One of Frank's predecessors, "Crooked" Commissioner Connors, served time in a federal prison after his term as PC was completed and left him with more than one mess to clean up, including Officer Thomas Sculley (Warren Kole), one of four patrol officers who, a few months after 9/11, accidentally shot an unarmed Muslim teenager and was acquitted of all charges and allowed by then Commissioner Connors to keep his job. In 2016, Officer Sculley, who had kept his head down for the last 14 years and made great strides to atone for his horrible rookie mistake, passed the Sergeant's exam with flying colors. Frank was reluctant to promote him, lest tensions between the citizens and the police grow even worse, and ultimately offers Officer Sculley a choice: transfer to another city (Long Island, Albuquerque, New Mexico, Boulder, Colorado, or San Diego were among the departments Frank talked to) or take his promotion to Sergeant and ride a desk at the Erie Basin Auto Pound in Brooklyn for the rest of his NYPD career.

In the first season, Frank is well regarded and respected by his officers and his city, to the point where the mayor feels threatened by his popularity; however, by season 6, public opinion regarding the police – and him personally – has changed so drastically that he gets booed off-stage while speaking at Columbia University. However, in season 7, new mayor Margaret Dutton affirms that his polls are better than any of the NY Mayors.

Frank is nearly served with a vote of no confidence by the NYPD rank and file in 2012 when he publicly apologizes for the accidental shooting of a black man by a rookie patrol officer named Blake (played by Corbin Bleu) instead of waiting for the official report.

===Senior staff===
The following officers are among Frank's senior staff who assist or have assisted him in his duties as the New York City Police Commissioner.

- First Deputy New York City Police Commissioner – Vincenzo (John Bedford Lloyd)
- Deputy Commissioner, Public Information/de facto Chief of Staff – Garrett Moore (Gregory Jbara)
- Chief of Department – Ed Hines (John Rue) (Ret. 2013)
- Chief of Department – Dino Arbogast (John Ventimiglia) (terminated, 2014)
- Special Assistant to the Commissioner – Lieutenant Sidney Gormley (de facto Chief of Department) (Robert Clohessy)
- Chief of Organized Crime Control Bureau – Bureau Chief Dino Arbogast (John Ventimiglia) (promoted to Chief of Department in a 2013 episode)
- Chief of Intelligence – Bureau Chief Bryce Helfond (Victor Slezak)
- Chief of Gang Division – Deputy Chief Donald Kent (Dennis Haysbert) (promoted to Assistant Chief and then KIA, 2015)
- Chief of Training – Deputy Chief Jane Kimura (Sumalee Montano)
- Chief of Transit – Bureau Chief Thomas Penworth (Lucas Caleb Rooney)
- Primary Aide – Detective 1st Grade Abigail Baker, PC's (Detective) Squad (Abigail Hawk)

==List of assignments==
The following are Frank's known police assignments.

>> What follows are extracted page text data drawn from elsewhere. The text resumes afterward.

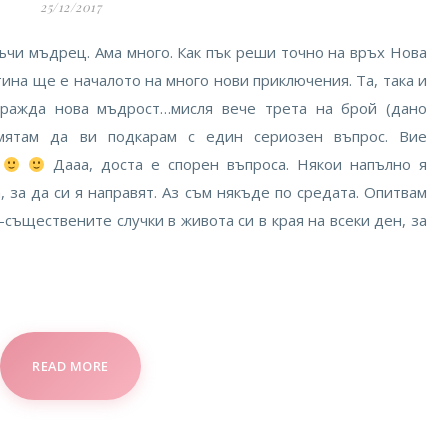
25/12/2017
ъчи мъдрец. Ама много. Как пък реши точно на връх Нова
тина ще е началото на много нови приключения. Та, така и
аражда нова мъдрост…мисля вече трета на брой (дано
мятам да ви подкарам с един сериозен въпрос. Вие
Дааа, доста е спорен въпроса. Някои напълно я
, за да си я направят. Аз съм някъде по средата. Опитвам
съществените случки в живота си в края на всеки ден, за
READ MORE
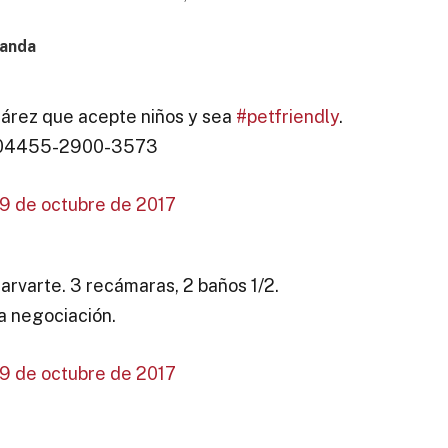
manda
árez que acepte niños y sea
#petfriendly
.
r: 04455-2900-3573
9 de octubre de 2017
rvarte. 3 recámaras, 2 baños 1/2.
a negociación.
9 de octubre de 2017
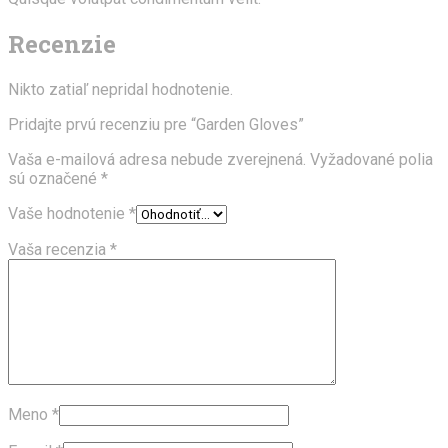
Recenzie
Nikto zatiaľ nepridal hodnotenie.
Pridajte prvú recenziu pre “Garden Gloves”
Vaša e-mailová adresa nebude zverejnená.
Vyžadované polia
sú označené
*
Vaše hodnotenie
*
Vaša recenzia
*
Meno
*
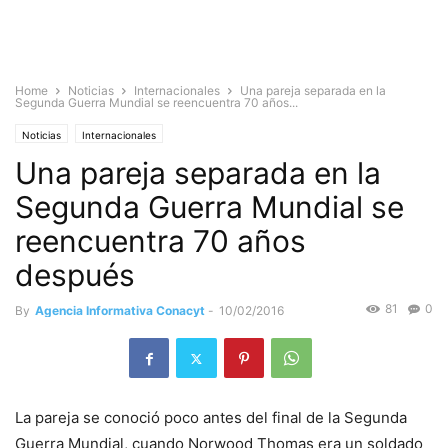
Home
Noticias
Internacionales
Una pareja separada en la
Segunda Guerra Mundial se reencuentra 70 años...
Noticias
Internacionales
Una pareja separada en la
Segunda Guerra Mundial se
reencuentra 70 años
después
81
0
By
Agencia Informativa Conacyt
-
10/02/2016
La pareja se conoció poco antes del final de la Segunda
Guerra Mundial, cuando Norwood Thomas era un soldado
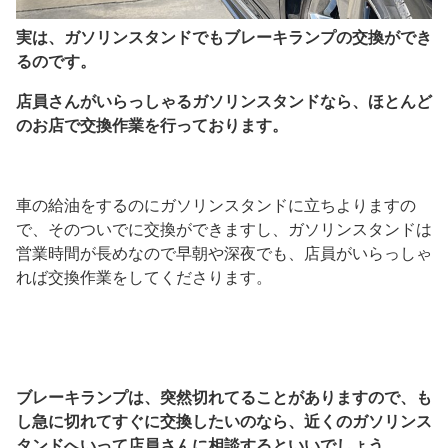
実は、ガソリンスタンドでもブレーキランプの交換ができ
るのです。
店員さんがいらっしゃるガソリンスタンドなら、ほとんど
のお店で交換作業を行っております。
車の給油をするのにガソリンスタンドに立ちよりますの
で、そのついでに交換ができますし、ガソリンスタンドは
営業時間が長めなので早朝や深夜でも、店員がいらっしゃ
れば交換作業をしてくださります。
ブレーキランプは、突然切れてることがありますので、も
し急に切れてすぐに交換したいのなら、近くのガソリンス
タンドへいって店員さんに相談するといいでしょう。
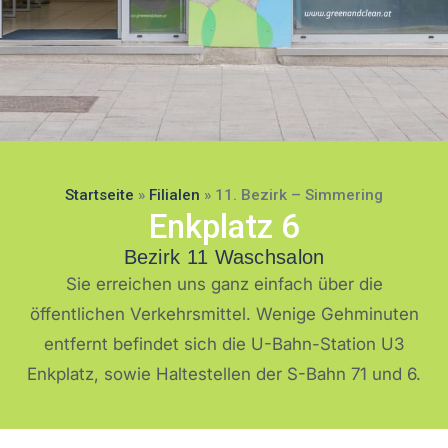
Bezirk 11 |
Startseite
»
Filialen
»
11. Bezirk – Simmering
Enkplatz 6
Simmering
Bezirk 11 Waschsalon
Sie erreichen uns ganz einfach über die
öffentlichen Verkehrsmittel. Wenige Gehminuten
entfernt befindet sich die U-Bahn-Station U3
Enkplatz, sowie Haltestellen der S-Bahn 71 und 6.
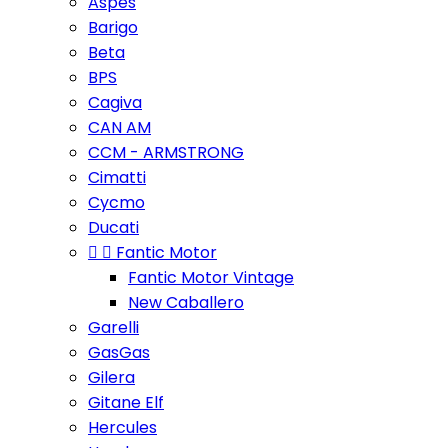
Aspes
Barigo
Beta
BPS
Cagiva
CAN AM
CCM - ARMSTRONG
Cimatti
Cycmo
Ducati


Fantic Motor
Fantic Motor Vintage
New Caballero
Garelli
GasGas
Gilera
Gitane Elf
Hercules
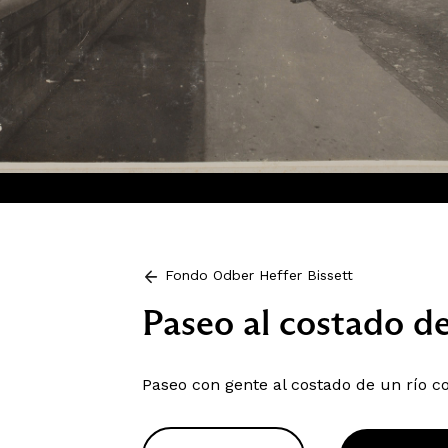
Fondo Odber Heffer Bissett
Paseo al costado 
Paseo con gente al costado de un río c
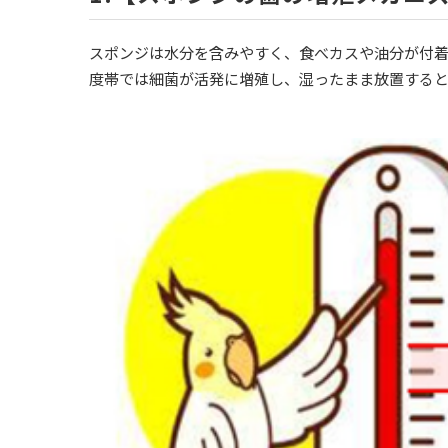
スポンジは水分を含みやすく、食べカスや油分が付
度帯では細菌が活発に増殖し、湿ったまま放置する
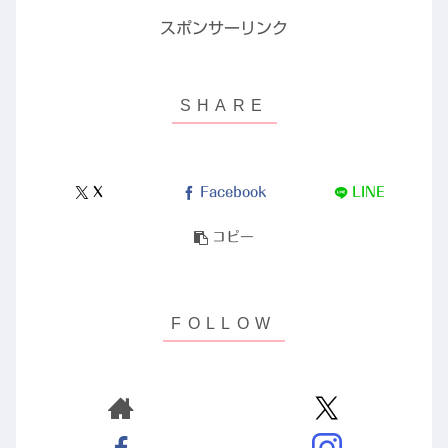
スポンサーリンク
X
Facebook
LINE
コピー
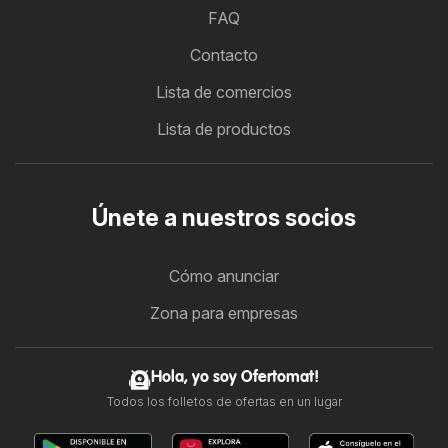
FAQ
Contacto
Lista de comercios
Lista de productos
Únete a nuestros socios
Cómo anunciar
Zona para empresas
Hola, yo soy Ofertomat!
Todos los folletos de ofertas en un lugar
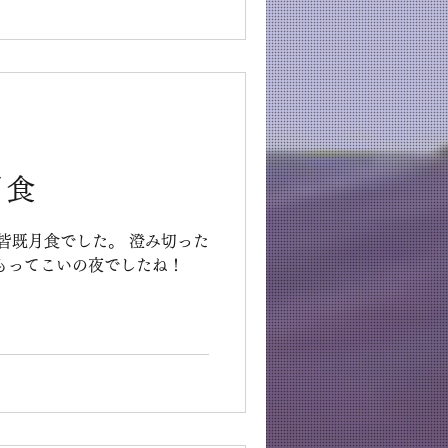
日には柚子湯
当店でも期間限定で柚子の精
月食
食でした。 澄み切った
観測にはもってこいの夜でしたね！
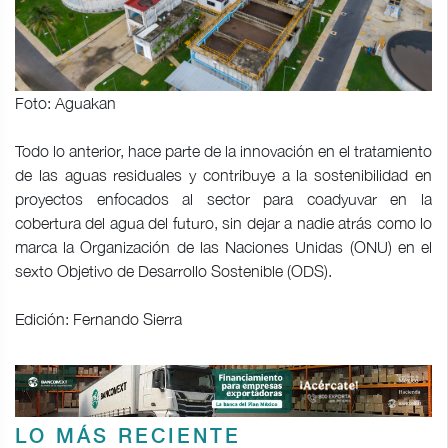
Foto: Aguakan
Todo lo anterior, hace parte de la innovación en el tratamiento
de las aguas residuales y contribuye a la sostenibilidad en
proyectos enfocados al sector para coadyuvar en la
cobertura del agua del futuro, sin dejar a nadie atrás como lo
marca la Organización de las Naciones Unidas (ONU) en el
sexto Objetivo de Desarrollo Sostenible (ODS).
Edición: Fernando Sierra
LO MÁS RECIENTE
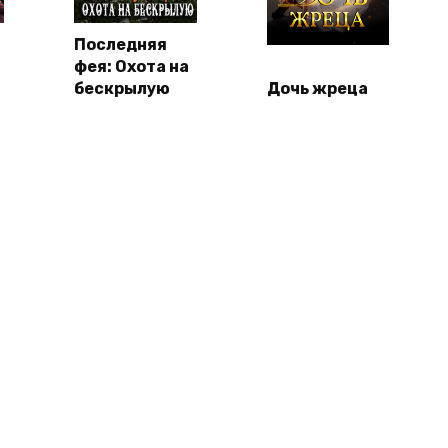
Последняя
фея: Охота на
бескрылую
Дочь жреца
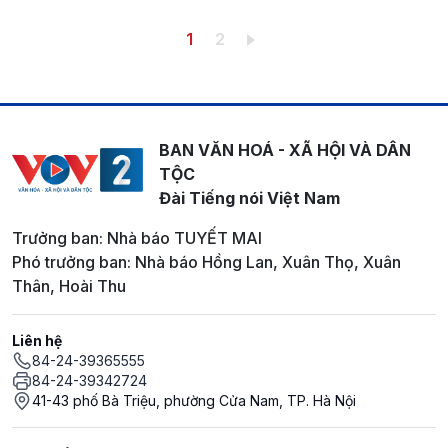
Pagination
Trang hiện thời
Trang
1
2
BAN VĂN HOÁ - XÃ HỘI VÀ DÂN
TỘC
Đài Tiếng nói Việt Nam
Trưởng ban: Nhà báo TUYẾT MAI
Phó trưởng ban: Nhà báo Hồng Lan, Xuân Thọ, Xuân
Thân, Hoài Thu
Liên hệ
84-24-39365555
84-24-39342724
41-43 phố Bà Triệu, phường Cửa Nam, TP. Hà Nội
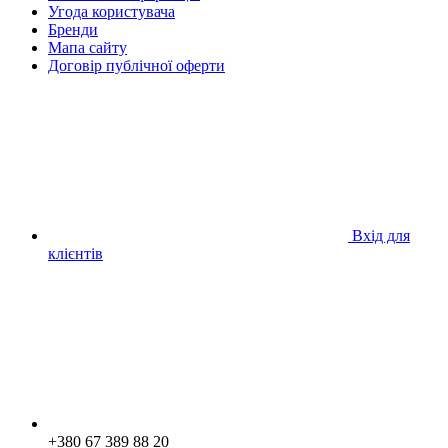
Угода користувача
Бренди
Мапа сайту
Договір публічної оферти
Вхід для
клієнтів
+380 67 389 88 20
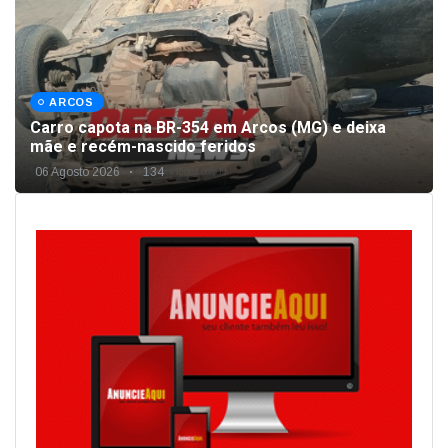
ARCOS
Carro capota na BR-354 em Arcos (MG) e deixa
mãe e recém-nascido feridos
06 Agosto 2026
134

1. Patrol Officer, NYPD 27th Precinct
2. Patrol Officer, NYPD 25th Precinct
3. Detective, NYPD 21st Precinct
4. Senior Detective, NYPD Homicide
5. Dog handler, NYPD Canine Unit
6. Commanding Officer, NYPD Special Investigations Unit
7. Deputy Chief, NYPD Patrol Borough Brooklyn South
8. Chief of Department, NYPD(Wears the uniform and shield to Academy graduation and other special events as appropriate.)
9. New York City Police Commissioner

==Partners==
Over his career, Frank has had numerous partners.

- Jimmy Burke (Gary Basaraba) – Frank's partner while stationed at the 27th Precinct who took a bullet for him. He was eventually promoted to inspector and placed in command of the 15th Precinct. While up for a promotion to deputy chief as the deputy commander of Patrol Borough Manhattan South, it was revealed that he had been cooking the books for his precinct's CompStats. Frank allowed him to retire rather than face demotion to captain and reassignment to the 128th Precinct in Staten Island.
- Lenny Ross (Treat Williams) – Frank's partner while stationed at the 25th Precinct; by 2016, Lenny had retired and wrote a book about the bad old days, Back in the Day, detailing their exploits.
- John McKenna – An NYPD officer who was with Frank during 9/11 who later got sick and died from illness he was exposed to during the attacks.
- Greta – When assigned to the Canine Unit as a dog handler, Frank's partner was Greta. He transferred out of the unit after Greta was shot and killed by a burglar Frank sent her in after.